Semantic Analysis Server
In this server, we use the SentimentIntensityAnalyzer model under the NLTK package of python. It is a pre-trained natural language processing model which can divide emotions expressed in words into negative or positive. This server can be automatically triggered per hour, and then it will pull tweets from created views on couchdb and label these tweets as negative or positive. Finally it will count the num of negative tweets and positive tweets and the statistical results will be stored or updated into couchdb. This server is listening on port 5001.
Data Server
This server provides main api services for the web application. The Flask which is a lightweight development framework of Python is used here. The couchdb package is used to communicate with the couchdb database. There are two types of services which are Aurin Data Services and Couchdb Data Services. The Aurin Data Services will be listening for requests, once accepting requests, they will read json files which download from Aurin and format them and send the formatted data back as response. The Couchdb Data Services are similar to The Aurin Data Service, but they will return data which come from the couchdb database. This server is listening on port 5000.
Trigger Server
If we want to scale up the container of Harvester Server and Semantic Analysis Server to raise system efficiency, we have to make sure each container operates different tasks. So, we have built a trigger that will automatically allocate tasks by sending requests to the Harvester Server cluster and Semantic Analysis Server cluster. After the requests arrive the docker swarm load balance of both servers, the load balancers can evenly distribute tasks into each container. The trigger will allocate new tasks for collecting latest tweets to Harvester Server per day. And it will assign tasks of analyzing tweets for scenarios to Semantic Analysis Server per hour. The trigger also provides APIs for webapp to manually edit the tasks lists. Generally, users can add new tasks into the task list and also delete tasks from the task list through the web app.
Database
Four couchdb database in instance 1~4 are combined as a cluster
Specfic Description
Twitter harvester
- Twitter API
- tweepy streaming
- Trigger periodically to collect data (per day)

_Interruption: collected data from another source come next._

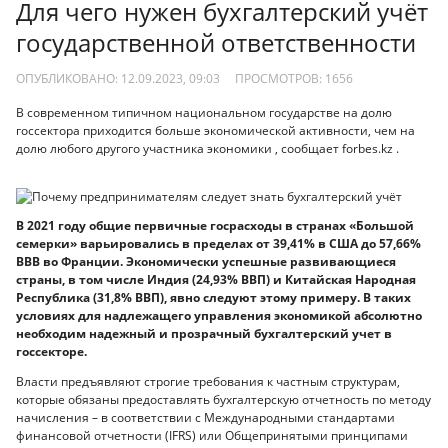
Для чего нужен бухгалтерский учёт
государственной ответственности
ОПУБЛИКОВАНО: 12.09.2023, 09:03
ПРОСМОТРОВ:
1656
В современном типичном национальном государстве на долю
госсектора приходится больше экономической активности, чем на
долю любого другого участника экономики , сообщает forbes.kz .
В 2021 году общие первичные госрасходы в странах «Большой
семерки» варьировались в пределах от 39,41% в США до 57,66%
ВВВ во Франции. Экономически успешные развивающиеся
страны, в том числе Индия (24,93% ВВП) и Китайская Народная
Республика (31,8% ВВП), явно следуют этому примеру. В таких
условиях для надлежащего управления экономикой абсолютно
необходим надежный и прозрачный бухгалтерский учет в
госсекторе.
Власти предъявляют строгие требования к частным структурам,
которые обязаны предоставлять бухгалтерскую отчетность по методу
начисления – в соответствии с Международными стандартами
финансовой отчетности (IFRS) или Общепринятыми принципами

Machine learning algorithm
- Model: SentimentIntensityAnalyzer
- Trigger periodically to analyze data (per hour)
Deployment Operation
- Ansible creates 4 instances
- Ansible deploys 3 CouchDB in instances 1-3 as a cluster
- Ansible controls Docker-compose with services on each instances
Dockerfile
Images on DockerHub
- Web app image
- Environment (with required python package) image
- Harvester Server image
- Data Server image
- Semantic Analysis Server image
- Trigger Server image
Instances information
- Instance1: 172.26.132.195
- Instance2: 172.26.129.104
- Instance3: 172.26.130.101
- Instance3: 172.26.129.79